When Marissa Boeck, MD, MPH, chose to spend a year doing research during her general surgery residency at New York Presbyterian Hospital/Columbia University Medical Center, she chose to work under the mentorship of Mamta Swaroop, MD, assistant professor of Surgery in the Division of Trauma and Critical Care, working on furthering the development of Bolivia’s trauma and emergency response system.

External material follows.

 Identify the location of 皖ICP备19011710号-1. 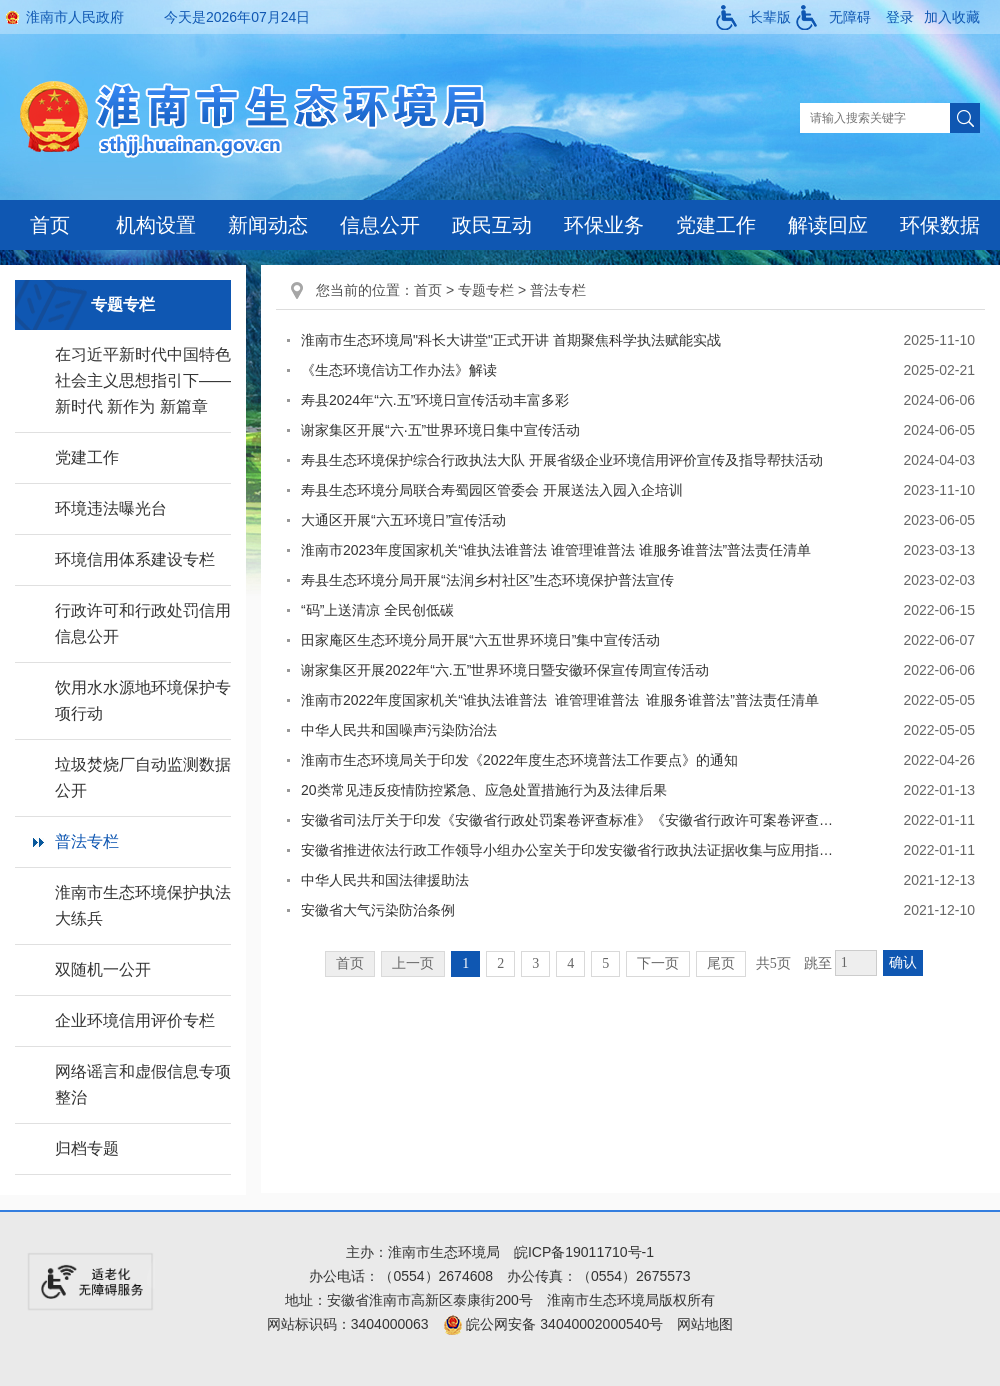 (584, 1252).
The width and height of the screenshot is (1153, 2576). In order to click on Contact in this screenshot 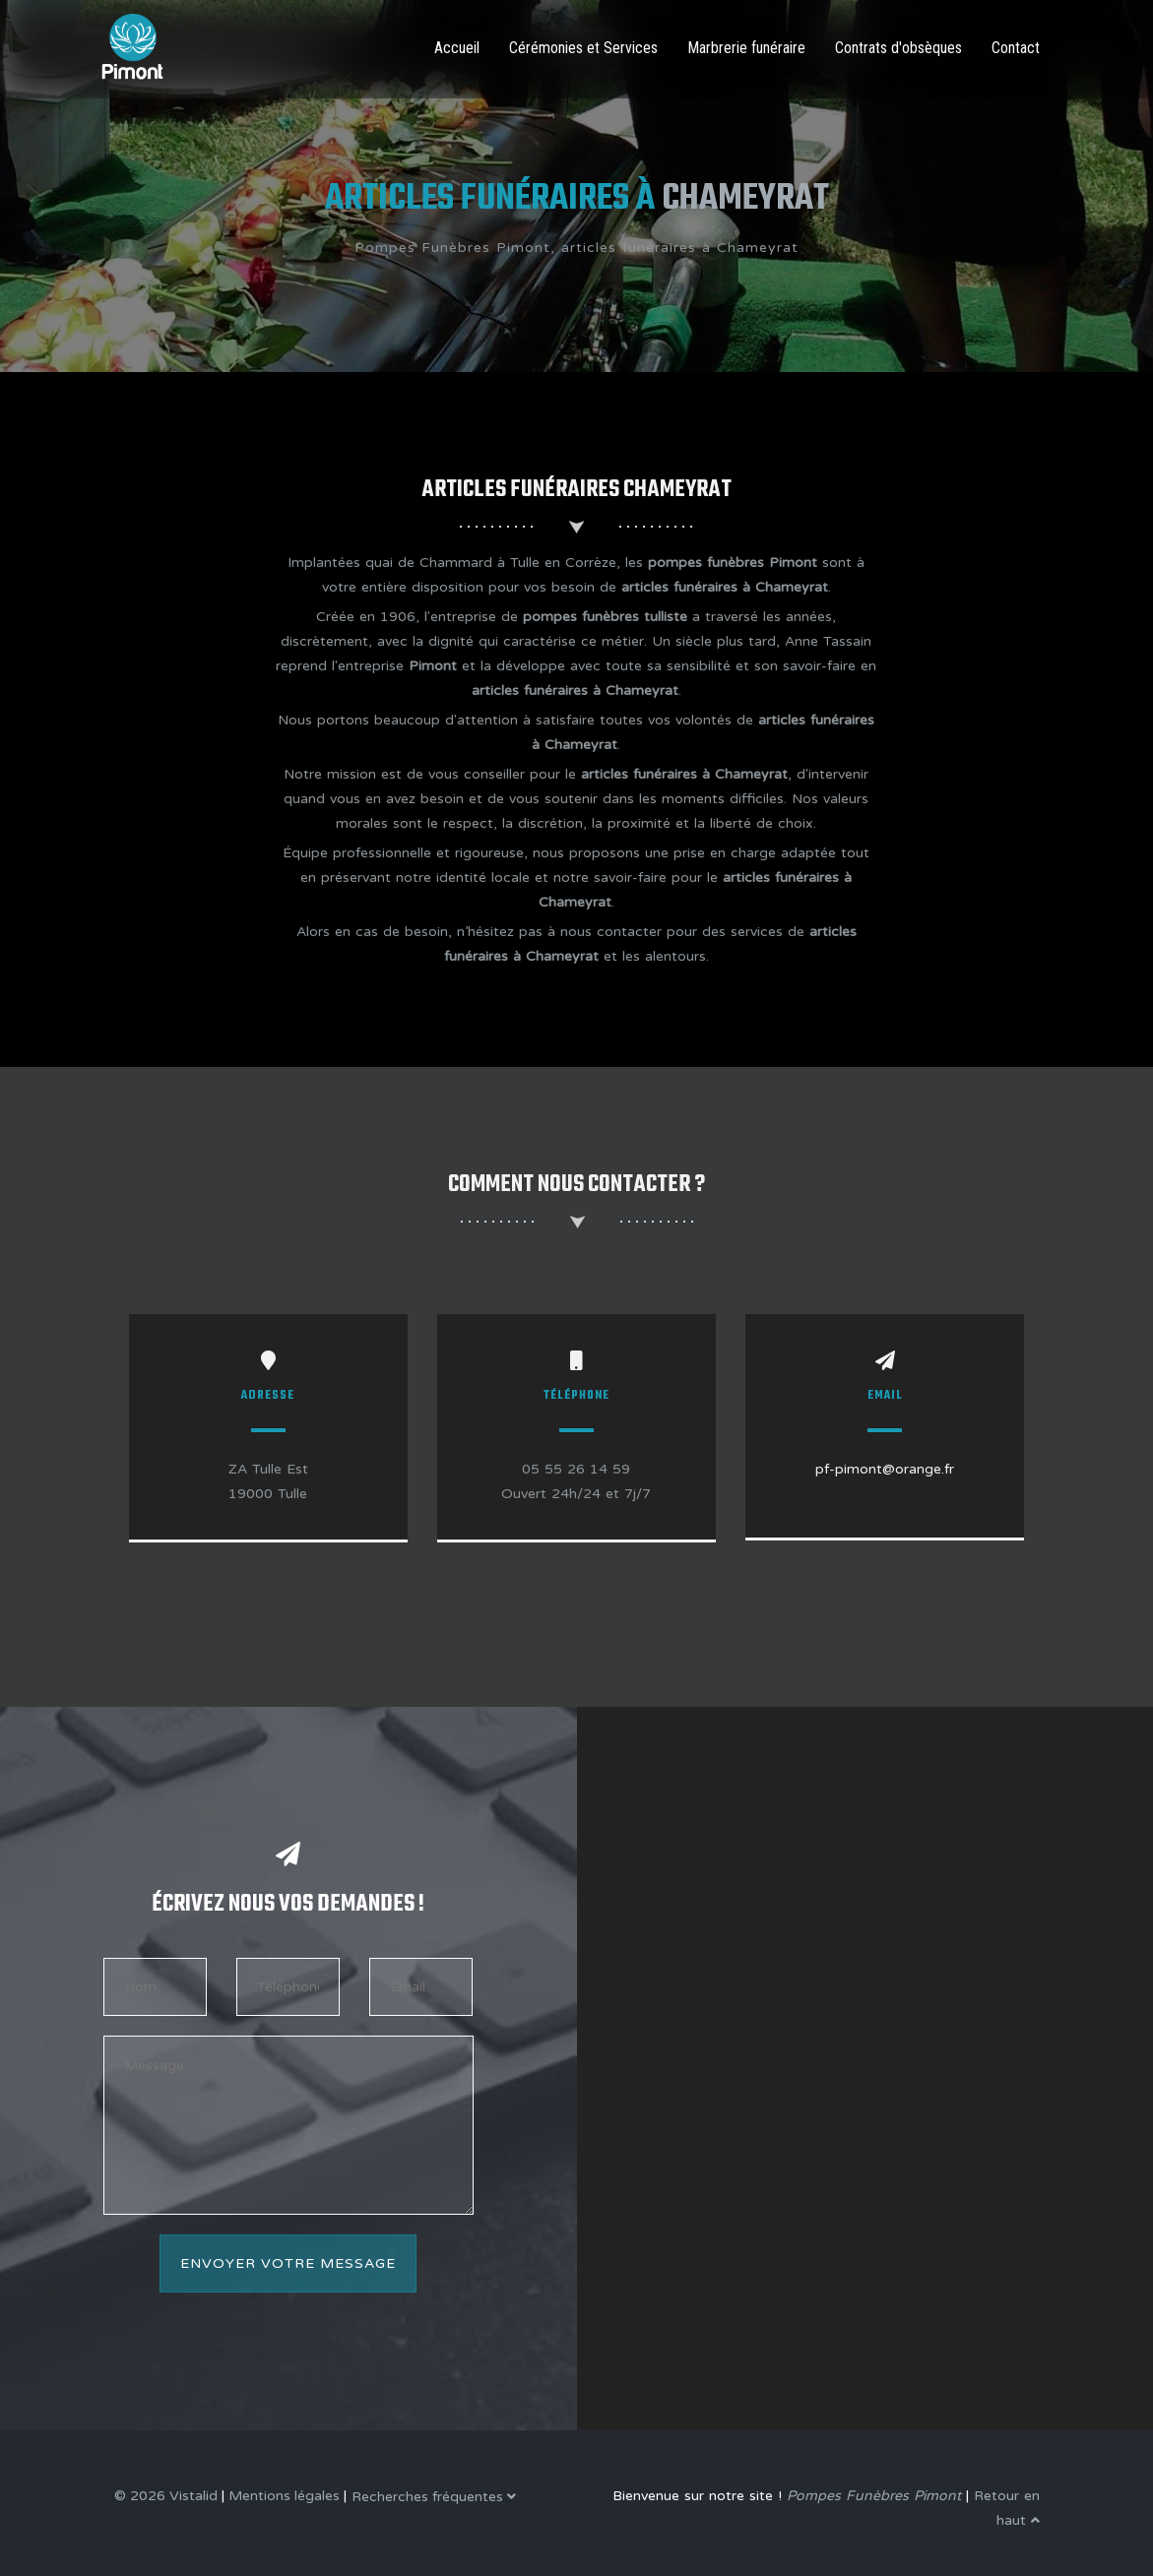 , I will do `click(1016, 47)`.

Boeck helped develop a hospital-based trauma registry for injury surveillance, to serve as a foundation for future injury prevention strategies and to improve the safety and quality of healthcare delivered. Boeck said she hopes the project, part of the Northwestern Trauma and Surgical Initiative, will strengthen Bolivia’s existing emergency response and trauma system.

“Having a trauma and emergency registry will allow people to follow trauma patterns happening in the communities and improve the quality of care and prevention of future injuries in the population,” Boeck said. “Bolivia doesn’t really have reliable trauma data. The registry helps lay the foundation for a trauma system and to help define local standards of care that fit the local context.”

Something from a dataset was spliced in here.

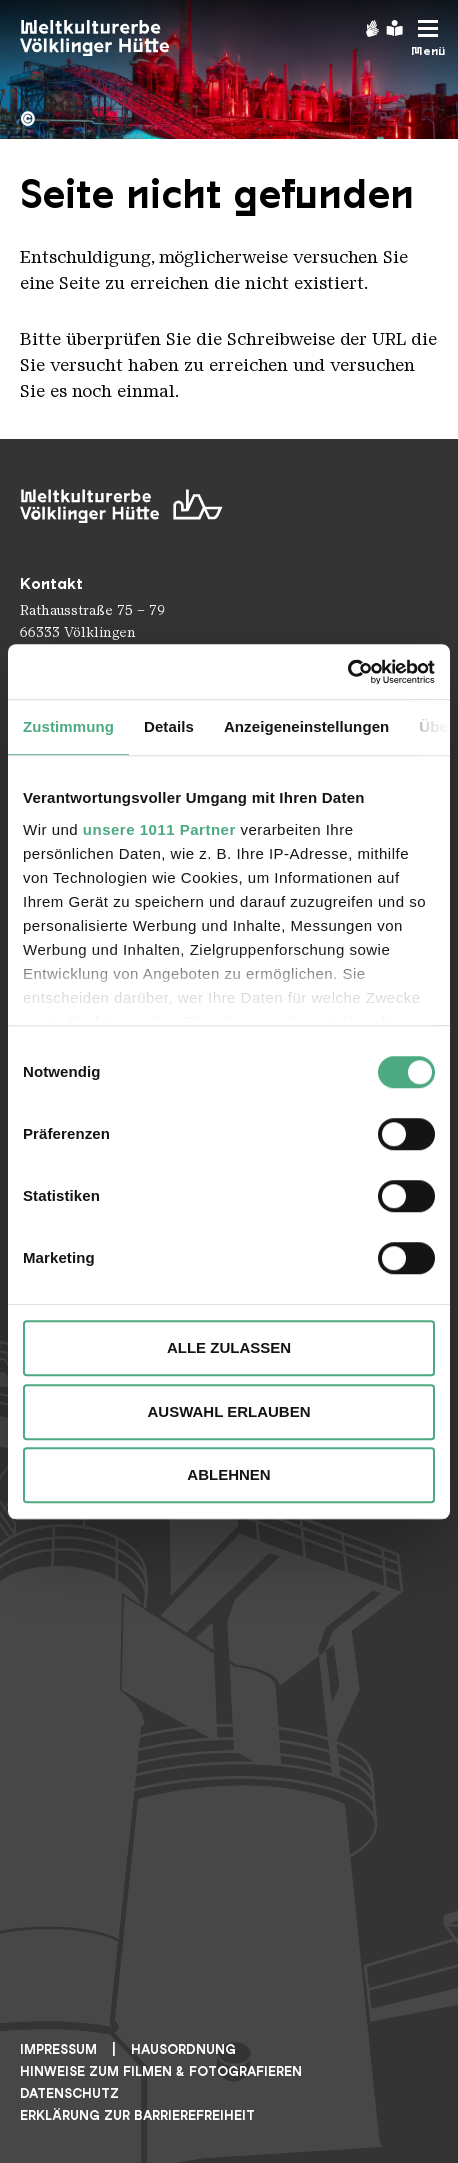 This screenshot has width=458, height=2163. Describe the element at coordinates (58, 2049) in the screenshot. I see `Impressum` at that location. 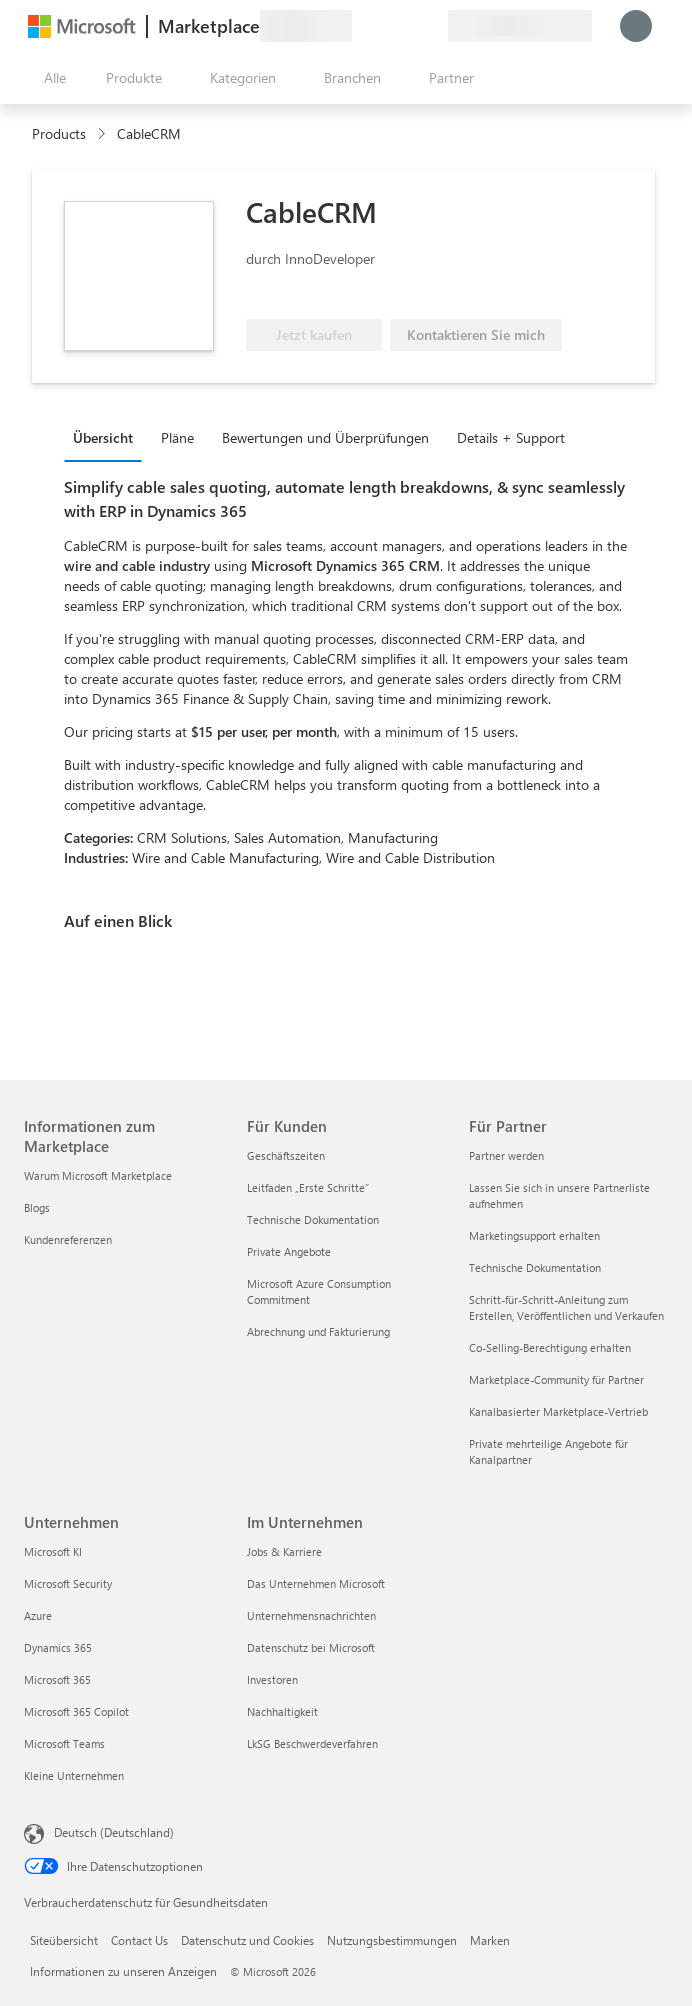 The width and height of the screenshot is (692, 2006). Describe the element at coordinates (520, 26) in the screenshot. I see `[Abrechnungsland und Sprache]` at that location.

Another goal of the project is to increase awareness of trauma and to foster local capacity for research, education and training initiatives.

“Even the definition of trauma isn’t clear. The word for the medical field of trauma in Spanish, traumatología, means orthopaedics, but trauma includes burns, intoxications, poisonings, gun shot wounds and additional injury mechanisms,” Boeck said.

With Swaroop, Boeck collaborated with local government officials, health department staff, physicians and emergency medical service providers to collect data on trauma patients entering the emergency departments in five participating hospitals in Santa Cruz de la Sierra, a city of about 1.6 million people.

They documented patient information, such as basic demographics, mode of hospital transport, location, mechanisms and types of injuries and outcomes.

“This is the first time we’ve started a registry project in Bolivia, and it’s a team effort,” Swaroop said. “There have been a multitude of people doing the work, and it is the people who have done the previous registry work, and failed, and taught us their failures and mistakes, who have guided our pathways.”

Currently, the registry includes more than 3,200 patients, and access to the electronic database is shared with participating hospitals and local government.

“It’s been interesting to see the patterns of injures that have been happening. For example, observing what kinds of violence happen in areas of the city will enable us to begin targeting and decreasing the incidence of certain injuries in the city,” Boeck said. “We’ve had a great partnership and plan to expand the registry to more emergency rooms in the near future, in partnership with the local health department.”

Samuel South, MD, a general surgery resident at Northwestern University, will head to Bolivia in August to continue working on the project. Additionally, he will implement a Trauma Responder Course, which was piloted in 2013 in La Paz and Potosi and is based on first responder courses from Swaroop’s previous experiences teaching in Bangladesh, Cambodia and India.

“By understanding a little about the skillset of the people in the hospitals, we are trying to figure out what is the least expensive, most effective ways to improve people’s training,” South said. “Ideally over time, we’d like to accomplish an organized system for trauma and emergency medical services, an integrative response throughout the country and appropriate care delivered at the scene or in route and, finally, leave them with their own system for education and research.”

Boeck’s project was funded by the Global Health Initiative at the Center for Global Health, the Center for Surgery and Public Health at Brigham and Women’s Hospital, Harvard Medical School and Harvard T. Chan School of Public Health. South’s project is funded by the Global Health Initiative, Northwestern Department of Surgery and International Infusion, a private donor of the Northwestern Trauma and Surgical Initiative.